We explain what the equinox is, some of its characteristics and history. Also, what are their differences with the solstice.
What is the equinox?
It is called equinox to any of the two moments of a year in which the Sun is located on the equatorial plane of the Earth , reaching according to the point of view of an observer located in the Earth’s equator, its maximum point or zenith (at 90 ° with respect to the ground ).
This occurs twice a year, at the end of the months of March and September , depending on whether it is the spring or autumn equinox , respectively, and serves to formally mark the beginning of these seasons in each terrestrial hemisphere: in March is spring in the North and autumn in the South, and in September vice versa.
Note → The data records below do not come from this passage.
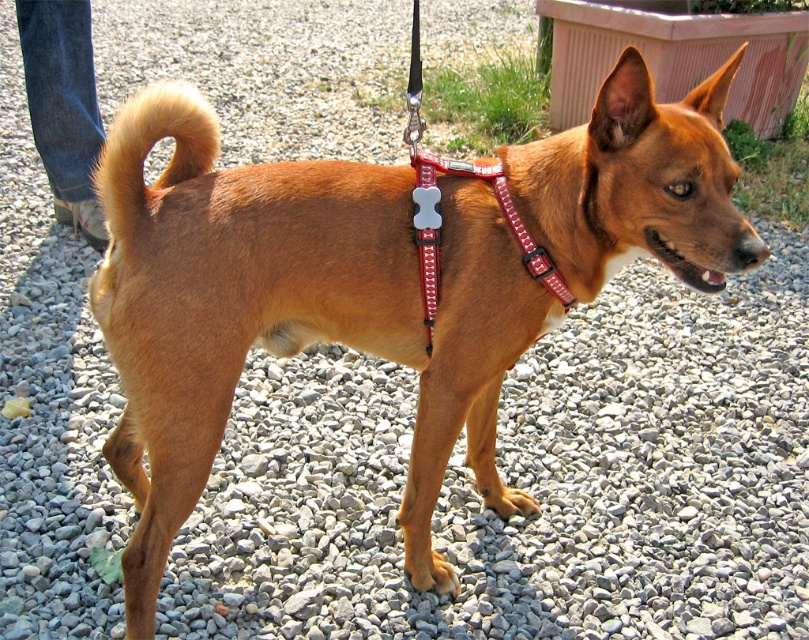 Is golden fur tail at upper left to the right of red fabric bone-shaped collar at center from the viewer's perspective?

Incorrect, golden fur tail at upper left is not on the right side of red fabric bone-shaped collar at center.

Between point (123, 236) and point (424, 289), which one is positioned behind?

The point (424, 289) is behind.

Which is behind, point (117, 236) or point (416, 193)?

Point (416, 193)

At what (x,y) coordinates should I click in order to perform the action: click on golden fur tail at upper left. Please return your answer as a coordinate pair (x, y). This screenshot has height=640, width=809. Looking at the image, I should click on (149, 148). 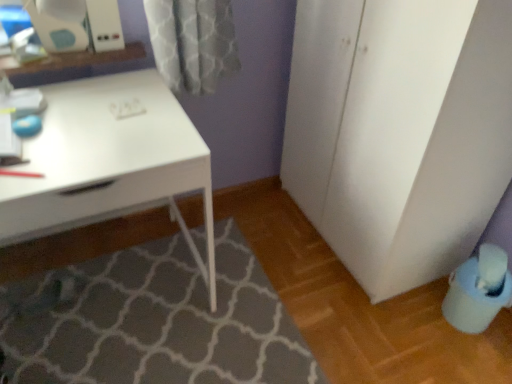 This screenshot has width=512, height=384. Find the location of `blank space to the left of white matte cabinet at right`. blank space to the left of white matte cabinet at right is located at coordinates (267, 226). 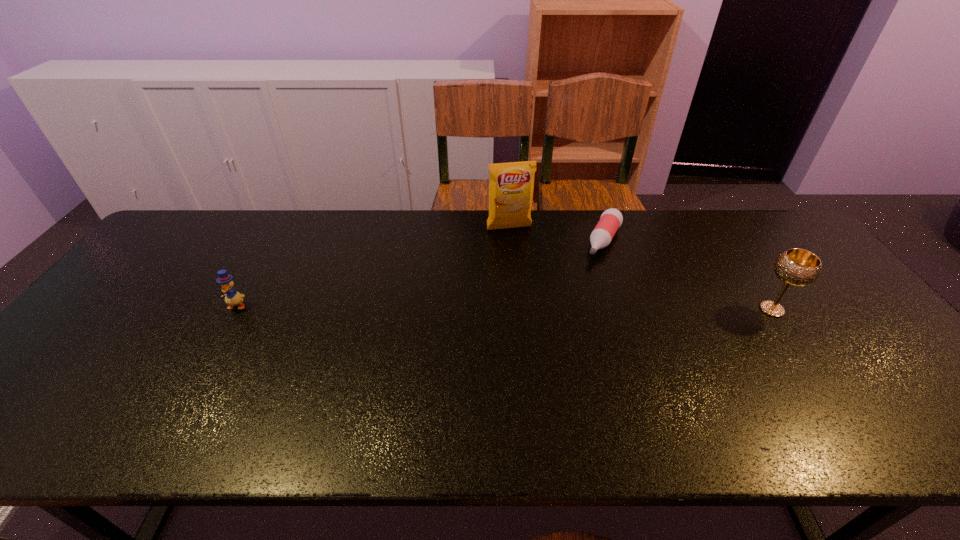 I want to click on free region at the left edge of the desktop, so click(x=129, y=343).

Identify the location of vacant space at the right edge of the desktop. (792, 292).

The image size is (960, 540). Identify the location of vacant region at the far left corner. (197, 211).

Find the location of a particular element. The image size is (960, 540). blank region between the second object from left to right and the second shortest object is located at coordinates (372, 267).

You are a GUI agent. You are given a task and a screenshot of the screen. Output one action in this format:
    pyautogui.click(x=<x>, y=<y>)
    Task: Click on the unoccupied area between the bottle and the second object from left to right
    This screenshot has width=960, height=540.
    Given the screenshot: What is the action you would take?
    pyautogui.click(x=556, y=234)

Where is `unoccupied position between the third object from right to left and the third shortest object`? The height and width of the screenshot is (540, 960). unoccupied position between the third object from right to left and the third shortest object is located at coordinates (640, 269).

Identify the location of empty location between the third object from left to right and the duckling. This screenshot has height=540, width=960. (420, 273).

At what (x,y) coordinates should I click in order to perform the action: click on vacant area that lies between the crisp (potato chip) and the duckling. Please return your answer as a coordinate pair (x, y). This screenshot has width=960, height=540. Looking at the image, I should click on (372, 267).

What are the coordinates of `empty space that is in between the chalice and the tallest object` in the screenshot? It's located at (640, 269).

This screenshot has height=540, width=960. Find the location of `free space between the second shortest object and the shortest object`. free space between the second shortest object and the shortest object is located at coordinates (420, 273).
The term equinox comes from the Latin aequus nocte (“equal night”) , which refers to the fact that that day night and day have approximately the same duration throughout the world, given that the parallel of inclination of the Sun coincides with the equator In the middle of the planet.
The equinoxes are also used as a reference point in astronomy , and in many human cultures it has an important significance in the religious or cosmological tradition , since it marked the rebirth of life after winter (spring), and therefore a time of celebration and fertility rites to start the harvest; but also of the beginning of decay, cooling and death (autumn), and therefore a time of withdrawal, intimacy and reflection.
Equinox and Solstice
If the equinox is the point at which the plane of the Sun coincides with the Earth’s equator, making day and night the same length and marking the transit from the hot to the cold season or vice versa (depending on the hemisphere), the solstices instead they are determined by the positioning of the Sun on the imaginary lines of the terrestrial tropics (Cancer and Capricorn, according to the constellations located in them) and thus producing the most extreme points of climate and temperature on the planet: winter and summer .
The solstices are, thus, the opposite and complementary degree of the equinoxes , in which the Sun transits instead the constellations of Aries and Libra. Solstices usually occur at the end of the months of June (summer solstice) and December (winter solstice) in the Northern Hemisphere, and vice versa in the Southern Hemisphere.